Marszałek Szymon Hołownia (48 l.) wygasił mandaty Mariusza Kamińskiego i Macieja Wąsika. Kancelaria Sejmu oczekuje teraz, że politycy PiS wypełnią rozliczeniowe obowiązki. Chodzi o zwrot sprzętu elektronicznego, np. tabletu, elementów wyposażenia biur poselskich, ale też zwrot pieniędzy. - Mariusz Kamiński i Maciej Wąsik nie otrzymali w styczniu br. żadnych środków na prowadzenie biur. Z kolei środki przekazane pod koniec grudnia, po nieskuteczności odwołań, przestały być ryczałtem, a środkami finansowymi podlegającymi zwrotowi – czytamy w piśmie z Kancelarii Sejmu.
Tymczasem Maciej Wąsik nie planuje oddawać żadnych pieniędzy. - Zwrot ryczałtu?

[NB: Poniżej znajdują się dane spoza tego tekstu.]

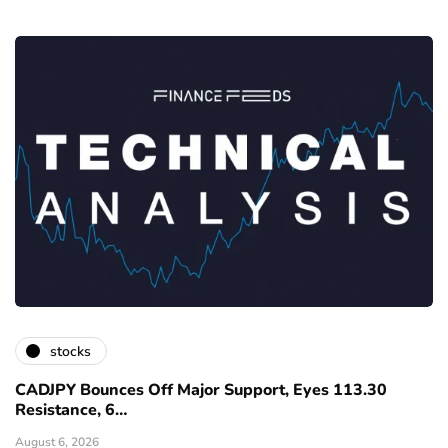
stocks
CADJPY Bounces Off Major Support, Eyes 113.30
Resistance, 6…
August 6, 2026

Mam umowy na wynajem biur i umowy o pracę, mam więc oddać pieniądze, które już zapłaciłem? Nie mam żadnej korespondencji od marszałka Sejmu w tym zakresie – wyjaśnia nam Wąsik. Polityk podkreśla też, że nie uznaje decyzji o wygaśnięciu jego mandatu. - Nasze odwołanie było skuteczne. Izba Kontroli Nadzwyczajnej SN uchyliła postanowienie marszałka Sejmu uznając, że nie było prawomocnego skazania i to jest istota sprawy – słyszymy od polityka, który spędził dwa tygodnie w więzieniu.
Wąsik wytyka też niekonsekwencję Kancelarii Sejmu, bo ta wypłaciła mu poselską dietę za styczeń. Były wiceszef MSWiA nie otrzymał uposażenia, bo właśnie z racji ministerialnych obowiązków nie był zawodowym parlamentarzystą. Poprosiliśmy Centrum Informacyjne Sejmu o określenie kwoty jaką mają zwrócić politycy PiS, ale do czasu zamknięcia tego numeru gazety nie otrzymaliśmy odpowiedzi. Najprawdopodobniej chodzi o 22 tysiące złotych, bo tyle wynosi miesięczny ryczałt na prowadzenie biura.